Leur valeur s’est par ailleurs consolidée de 1,67 milliard DH atteignant ainsi 17,74 milliards DH contre 16,07 milliard DH une année auparavant. Une tendance positive qui, selon Ahmed Ouayach, président de la Comader (voir entretien) devrait s’inscrire de manière pérenne.

Rappelons que 2017 a été de bon augure pour les agriculteurs et agro-industriels. La moisson a été dans son ensemble bonne. La reprise a été en effet au rendez-vous durant la campagne agricole 2016-2017.

Une bonne conjoncture qui a renforcé la confiance de l’ensemble des acteurs.

Au moment où les exportations du secteur ont culminé, les importations des produits alimentaires se sont contractées en valeur. Le repli observé est évalué à 4,7% recouvrant une baisse de 34,7% d’importations de blé et de 56,9% de l’orge.

Contrat-programme : 8 industries agroalimentaires concernées à ce jour

Représentant près du tiers de l’industrie marocaine, l’agro-industrie compte à ce jour 2.000 entreprises totalisant un chiffre d’affaires de 115 milliards de dirhams. La valeur ajoutée de cette industrie qui assure 150.000 emplois est estimée à 30 milliards de dirhams. Ces chiffres démontrent clairement l’importance de l’agroalimentaire dans l’industrie nationale.

Un positionnement qui est au cœur des priorités du contrat-programme signé en avril 2017 entre l’Etat et les opérateurs du secteur. Ce contrat-programme qui promeut le développement des industries agroalimentaires est le  fruit d’un long processus de concertation entre les professionnels et les pouvoirs publics.

Les mesures retenues dans ce sens sont basées sur les recommandations d’une étude stratégique réalisée entre février et septembre 2015 par le ministère de l’agriculture et de la pêche maritime, le ministère de l’industrie, du commerce de l’investissement et de l’économie numérique et la Fenagri. Cette feuille de route quinquennale a pour objectif de créer plus de 300 nouvelles unités qui devront générer à terme un chiffre d’affaires additionnel de 41,75 milliards de dirhams.

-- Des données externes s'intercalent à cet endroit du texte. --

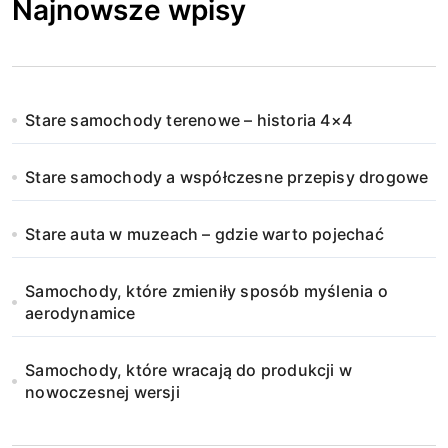
Najnowsze wpisy
Stare samochody terenowe – historia 4×4
Stare samochody a współczesne przepisy drogowe
Stare auta w muzeach – gdzie warto pojechać
Samochody, które zmieniły sposób myślenia o
aerodynamice
Samochody, które wracają do produkcji w
nowoczesnej wersji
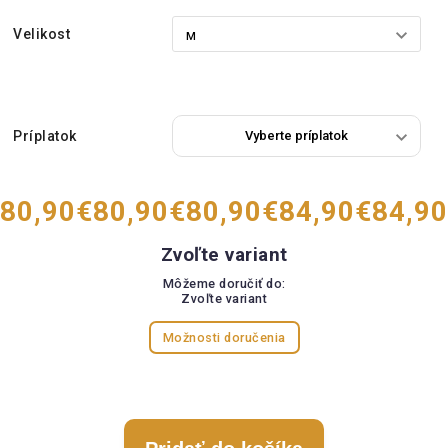
Velikost
Príplatok
80,90
€80,90
€80,90
€84,90
€84,90
Zvoľte variant
Môžeme doručiť do:
Zvoľte variant
Možnosti doručenia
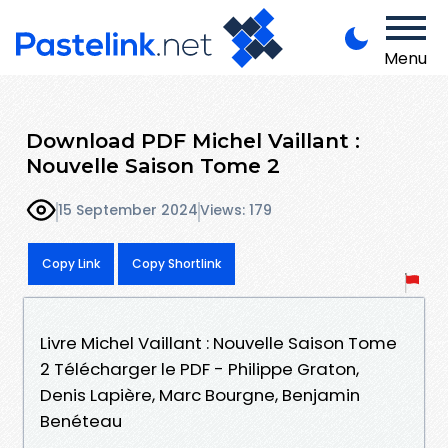
Menu
Download PDF Michel Vaillant :
Nouvelle Saison Tome 2
15 September 2024
Views: 179
Copy Link
Copy Shortlink
Livre Michel Vaillant : Nouvelle Saison Tome
2 Télécharger le PDF - Philippe Graton,
Denis Lapière, Marc Bourgne, Benjamin
Benéteau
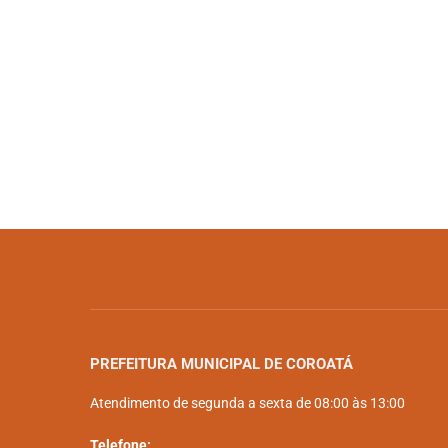
PREFEITURA MUNICIPAL DE COROATÁ
Atendimento de segunda a sexta de 08:00 às 13:00
Telefone:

Grâce à ce contrat-programme, les exportations devront se consolider à terme de 12,52 milliards de dirhams  tandis que la valeur ajoutée afficherait un additionnel de 13,1 milliards de dirhams. Ce dispositif contribuerait également à renforcer l’employabilité du secteur en générant 38.457 emplois. Notons que l’ensemble des mesures du contrat-programme a été estimé à 12 milliards de DH, dont 8 milliards de dirhams seront pris en charge par les professionnels.

A ce jour, le contrat-programme cible 8 industries. Il s’agit de la valorisation des agrumes, la valorisation des fruits et légumes ainsi que la transformation des fruits et légumes. Il concerne également l’industrie de l’huile d’olive, l’industrie laitière, l’industrie des viandes, l’industrie de la biscuiterie confiserie, et chocolaterie et l’industrie des pâtes et couscous.